The tornado over water lasted for about ten minutes, according to Bermuda Weather Service, and several observers took pictures.
These photographs were shared with
The Royal Gazette by Annabella Doyle and Robert Kennedy.
Mr Kennedy, 43, from Pembroke, said: “I was in Tucker’s Town working.
“We were standing out in the yard looking towards the ocean and just noticed the waterspout started to grow.”
He said the waterspout began swirling and pulling up water and the effect was “quite dramatic”.
Meteorologist Michelle Pitcher, from Bermuda Weather Service, said the first of two funnel clouds formed just south of Castle Island, near Frick’s Point, just after 3pm.
“Soon after that, the second one formed next to the first.
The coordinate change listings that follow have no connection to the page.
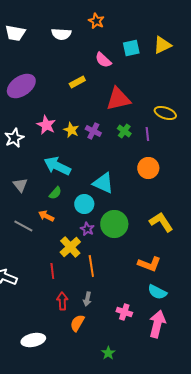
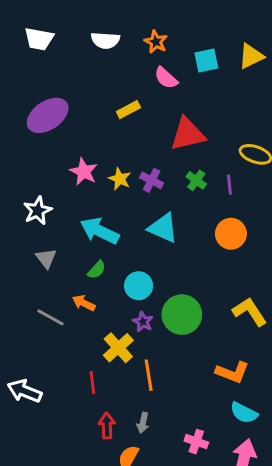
orange star: (96, 21) -> (156, 42), moved
white star: (14, 138) -> (38, 211), moved
cyan triangle: (103, 183) -> (163, 228), moved

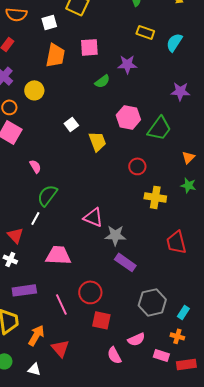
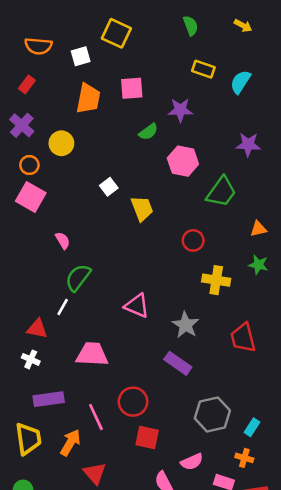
pink hexagon: (128, 117) -> (183, 161), moved
orange triangle: (188, 157) -> (258, 229), turned 32
red triangle: (15, 235) -> (37, 329), turned -36
gray star: (115, 235) -> (185, 325), moved, turned 30
orange arrow: (36, 335) -> (70, 443), moved

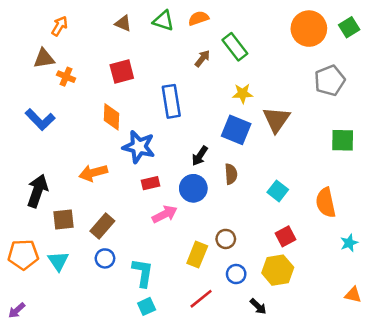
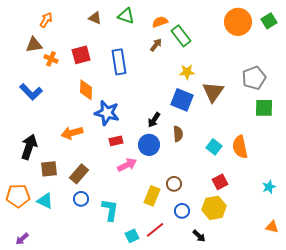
orange semicircle: (198, 18) -> (160, 22), moved
red square: (122, 71) -> (81, 55), moved
gray pentagon: (330, 81) -> (254, 78), moved
blue rectangle: (171, 101) -> (119, 62), moved
orange semicircle: (326, 203) -> (240, 147), moved
cyan triangle: (58, 261) -> (45, 201), turned -30
cyan square: (147, 306) -> (132, 236), moved
purple arrow: (17, 310) -> (22, 239), moved

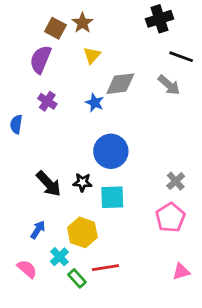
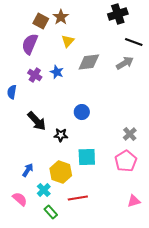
gray arrow: (169, 85) -> (125, 63), turned -72
blue star: (95, 103) -> (57, 72), moved
blue circle: (111, 151) -> (82, 112), size x0.6
black arrow: (49, 184) -> (37, 121), moved
cyan square: (112, 197) -> (87, 157), moved
green rectangle: (77, 278) -> (51, 212), moved

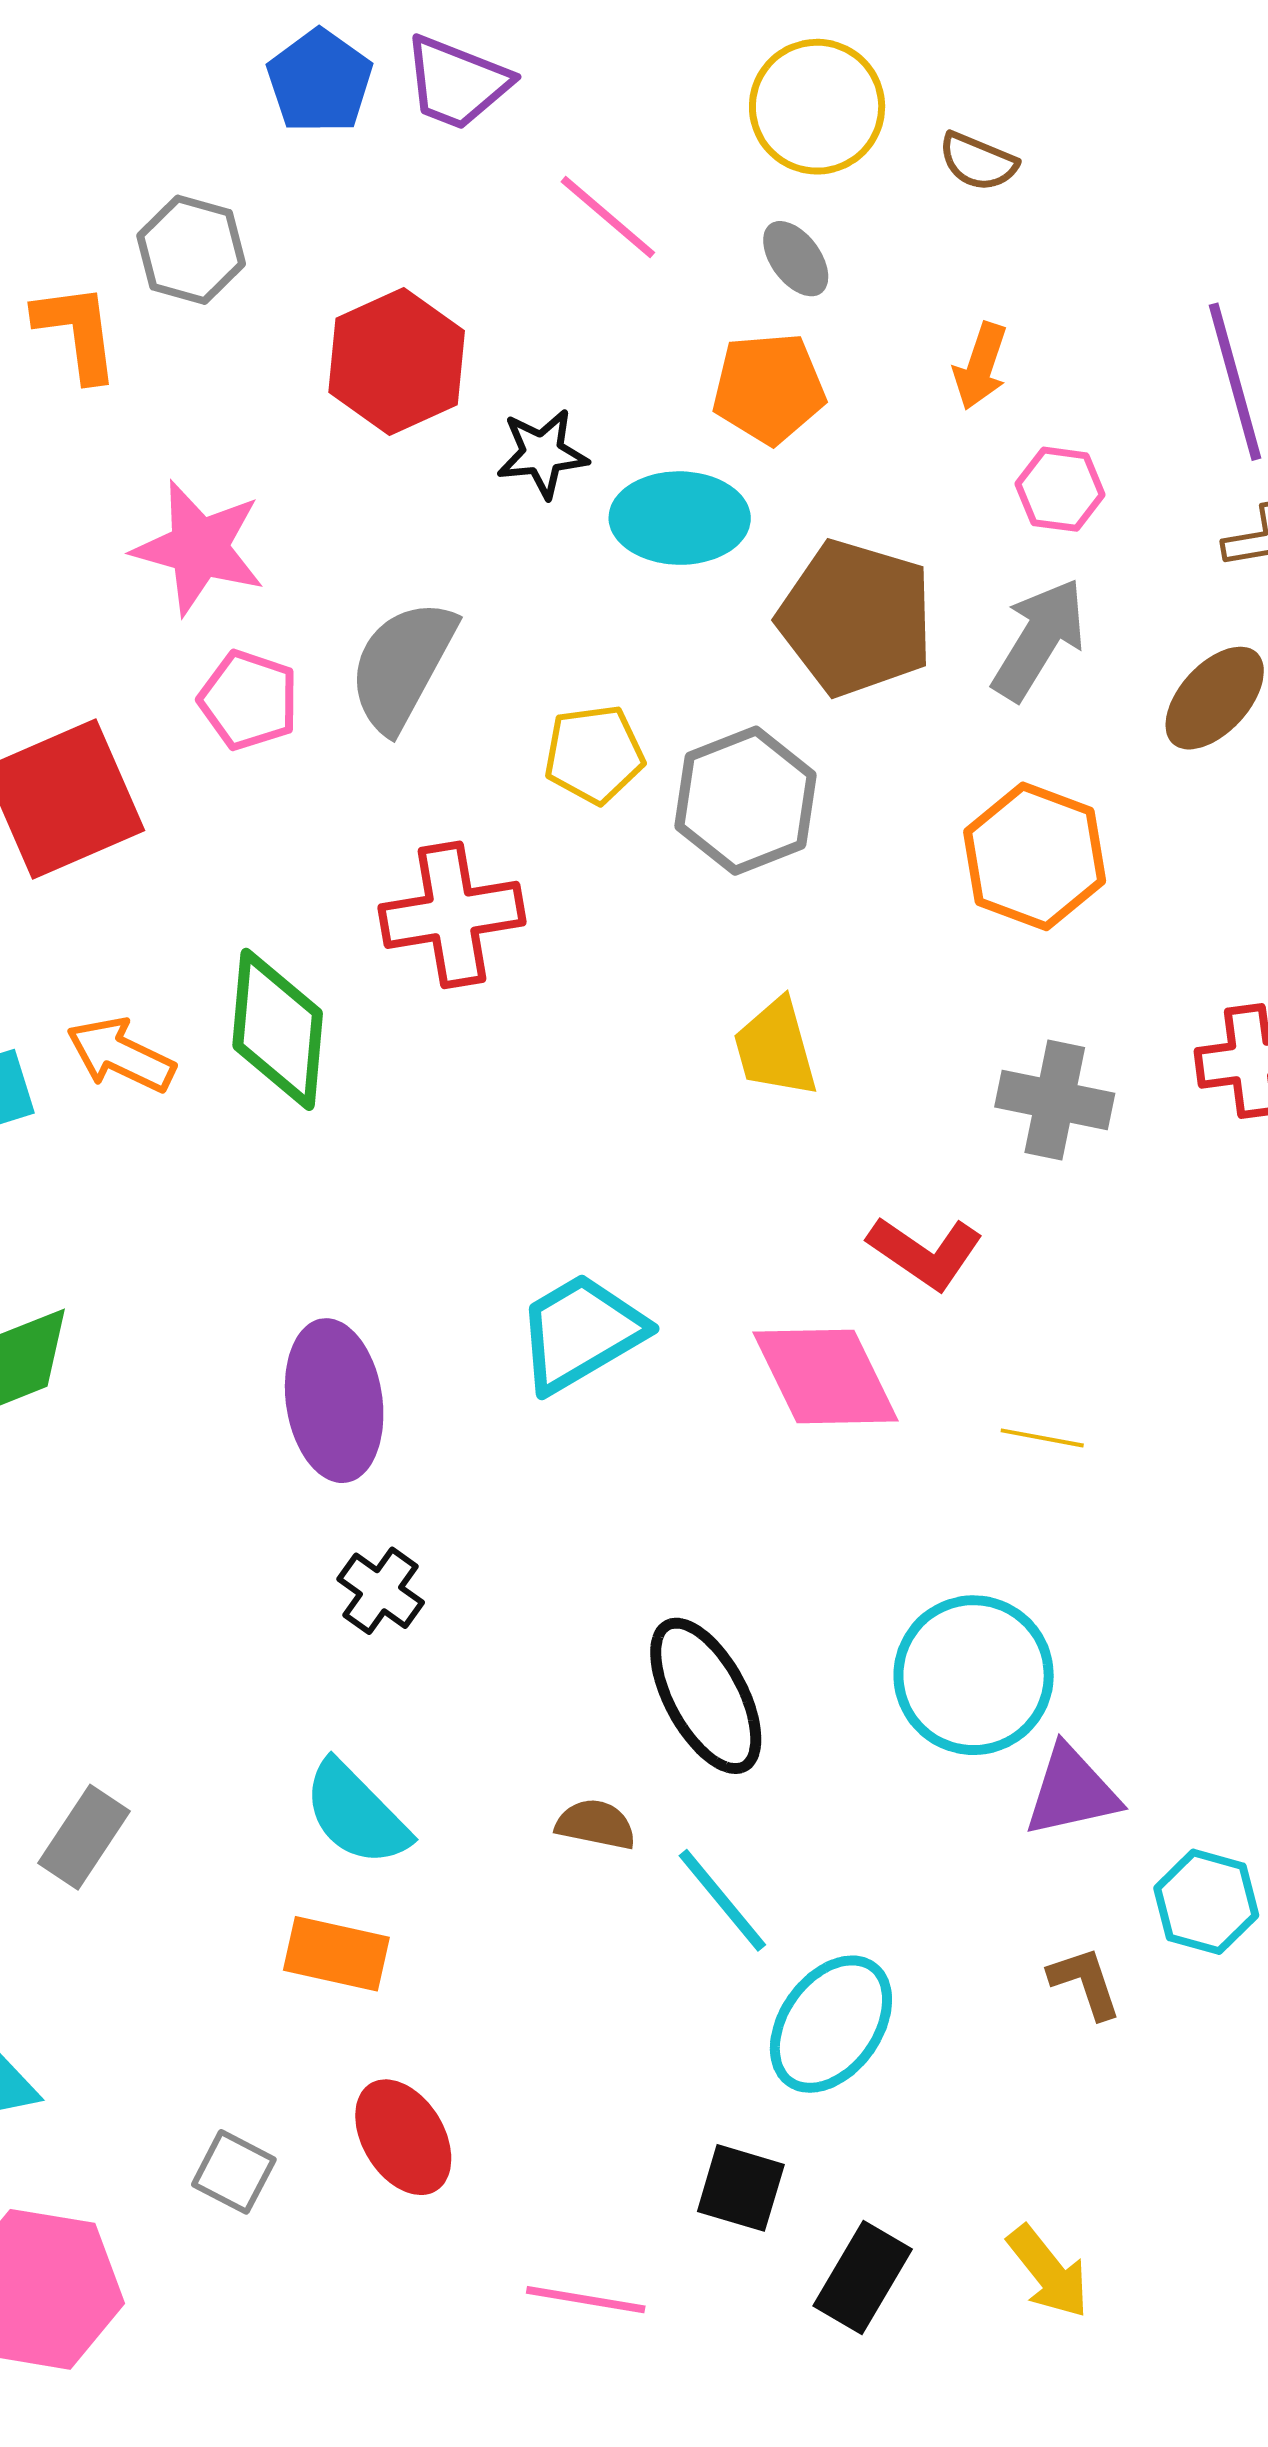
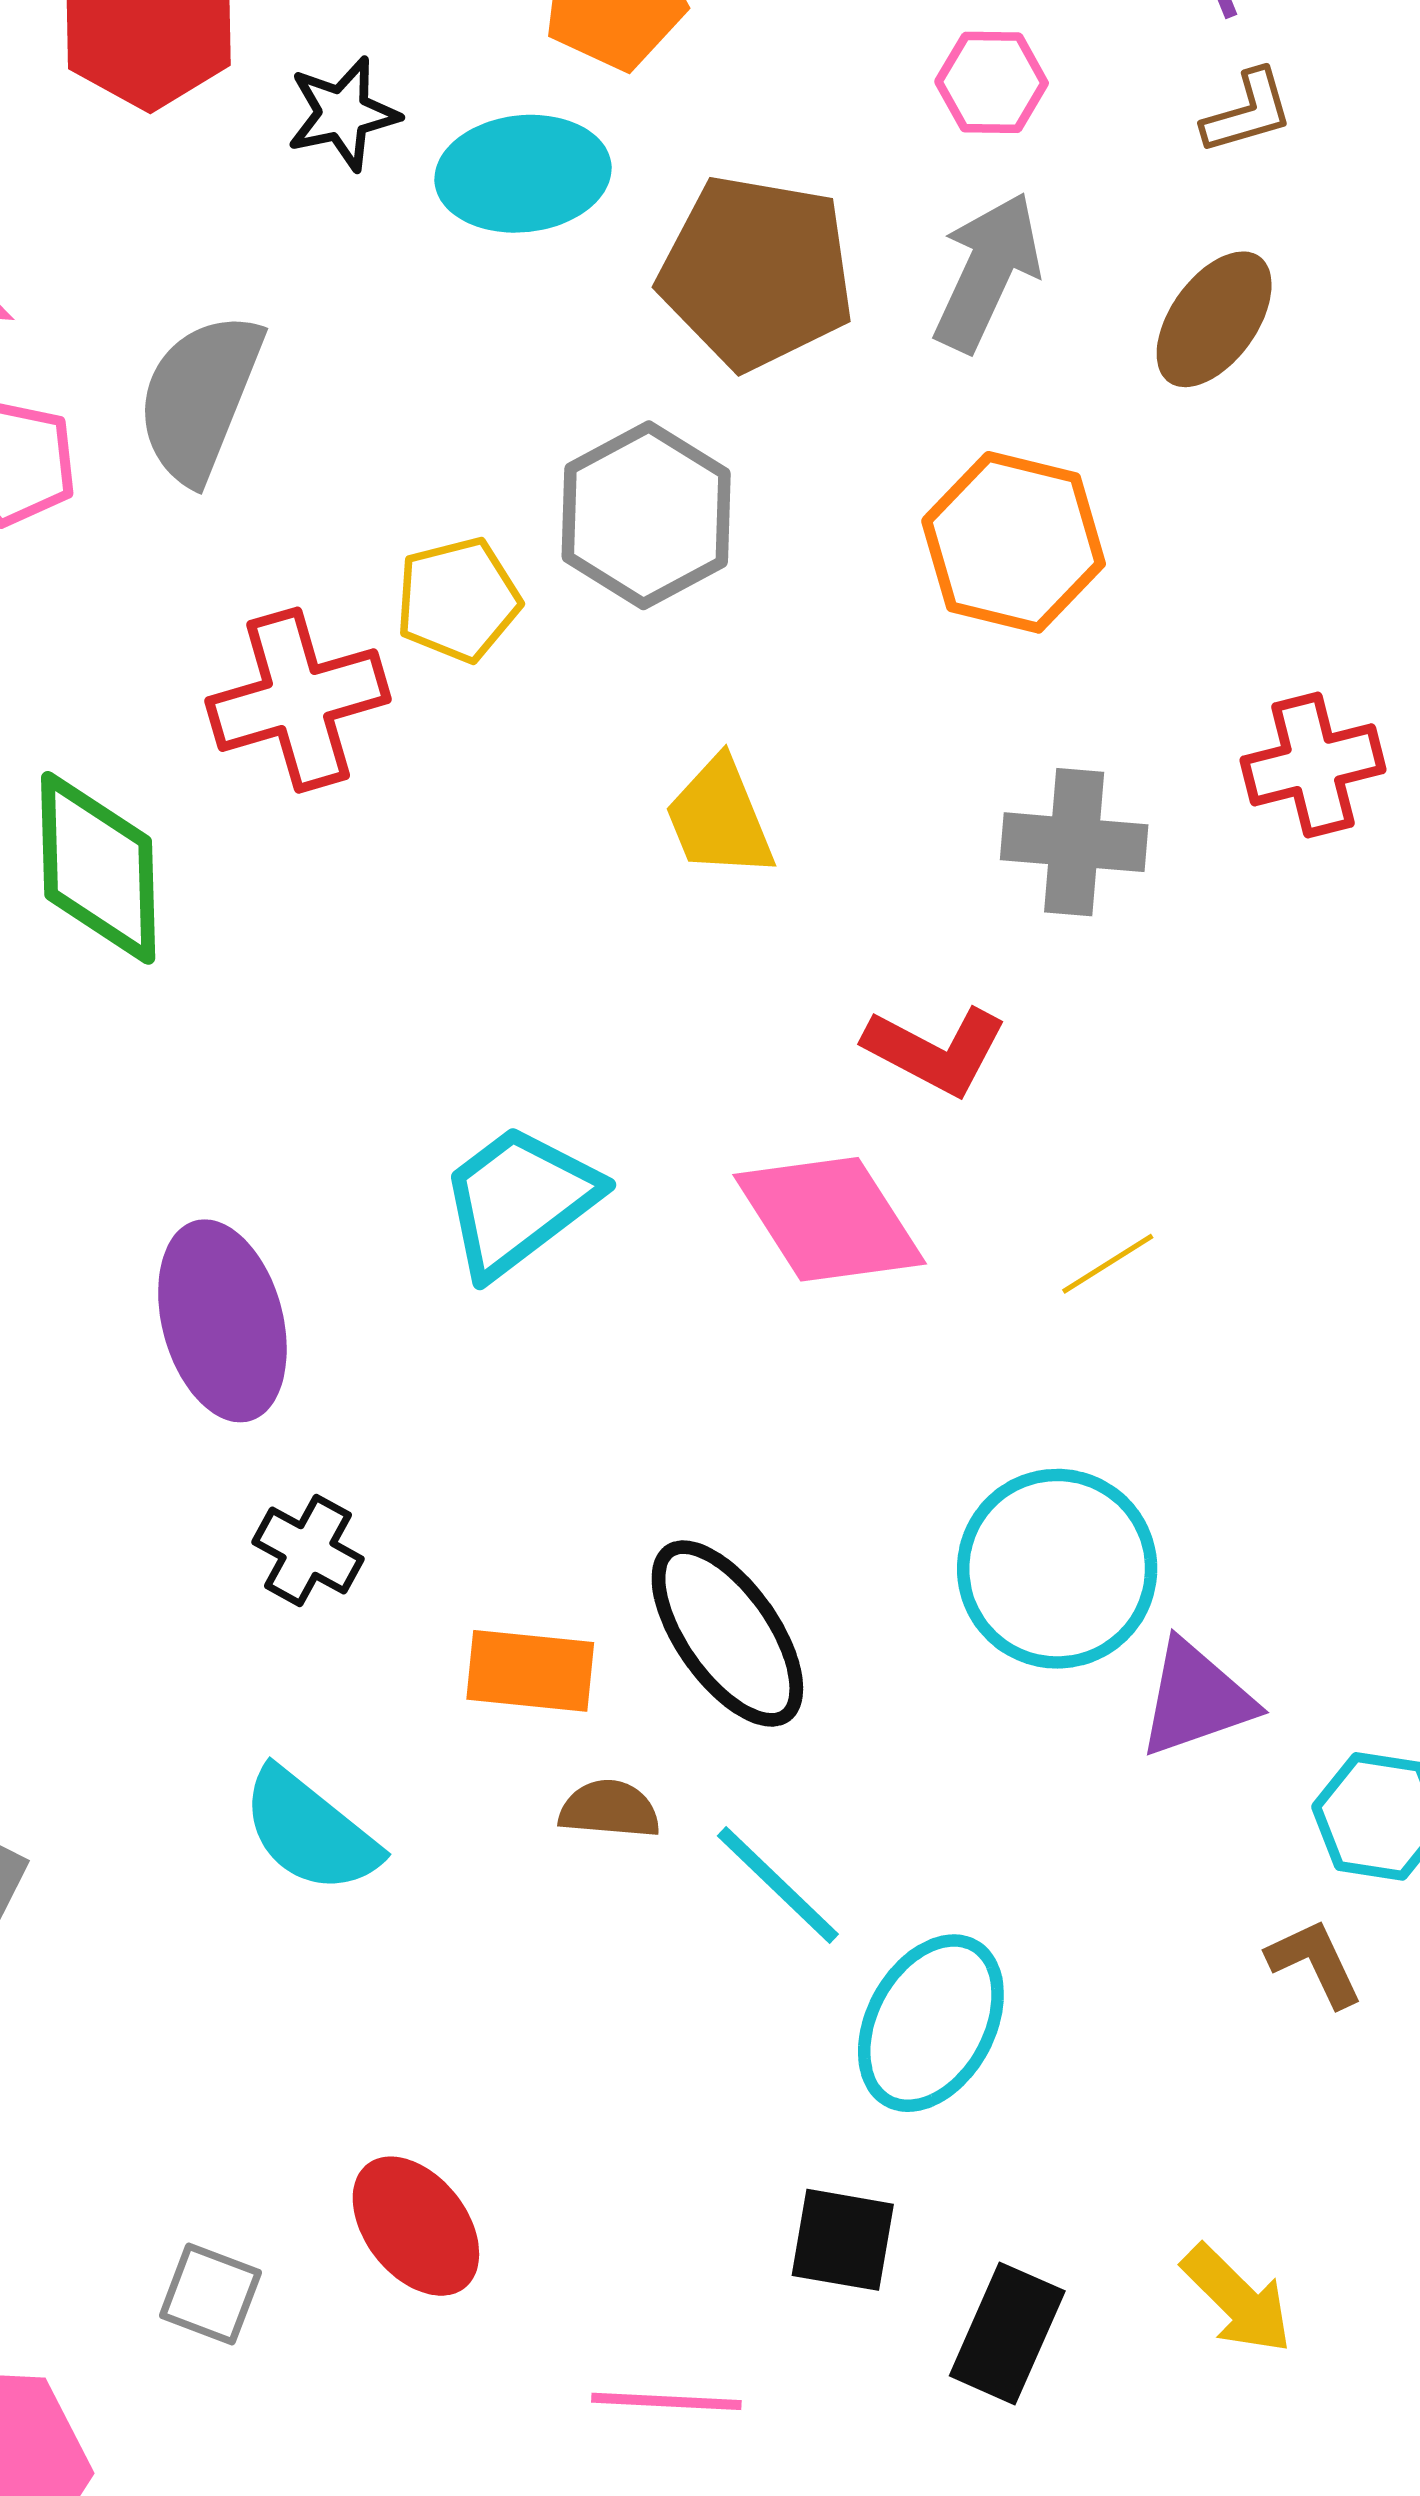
yellow pentagon: (594, 754) -> (458, 600), moved
yellow line: (1042, 1438) -> (1108, 1264), turned -36
orange rectangle: (336, 1954) -> (530, 1671), moved
brown L-shape: (1085, 1983) -> (1315, 1963), moved

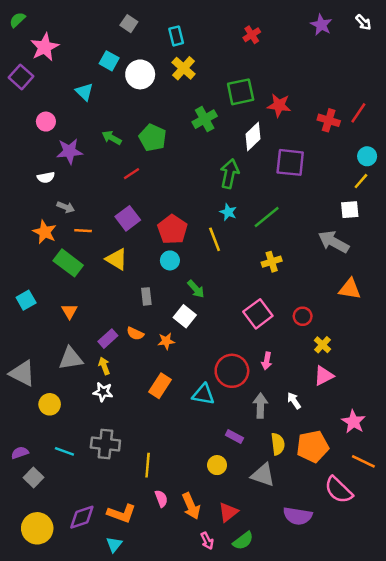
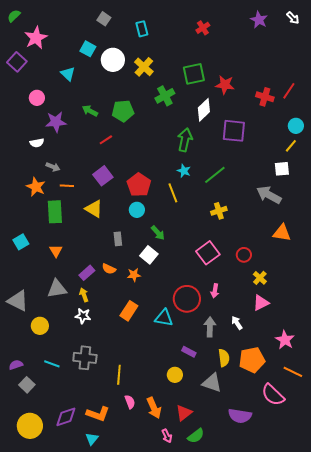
yellow cross: (184, 68) -> (144, 67), moved
green pentagon: (153, 138) -> (123, 111), turned -30
green rectangle: (68, 263) -> (55, 212), turned 50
About 3.15pm, the first funnel cloud had dissipated, while the second funnel cloud continued to grow and became a waterspout when it reached the ocean’s surface.
“This waterspout persisted for about ten minutes before dissipating back into a funnel cloud and then the funnel cloud dissipated a few minutes after that.”
Ms Pitcher said funnel clouds and waterspouts formed several times a year in Bermuda, mainly in late spring to early fall, and were “usually isolated features whose exact position and formation is hard to predict”.
She said: “Today’s was formed by a convergence between an outflow boundary from a very active area of thunderstorms about 100 nautical miles to our northeast and a cold front that was settling over the area from the north.
“The funnel clouds formed just as the outflow boundary reached our area, noted by showers and isolated thunderstorms ten to 15 nautical miles to our southeast, and by the winds veering from the southwest to the northeast then east.
“The changing wind fields, plus the unstable atmosphere, allowed for rotation and formation of the funnel clouds and, subsequently, the waterspout.
“This also occurs more frequently over the ocean than on the land as the ocean’s surface has less friction when compared to the land and therefore less resistance to the winds.”
She added: “We at the Weather Service know the types of conditions that are favourable to formation but it is harder to forecast if one will form within sight of the Island or in the marine area, as we occupy such a small space in the ocean.”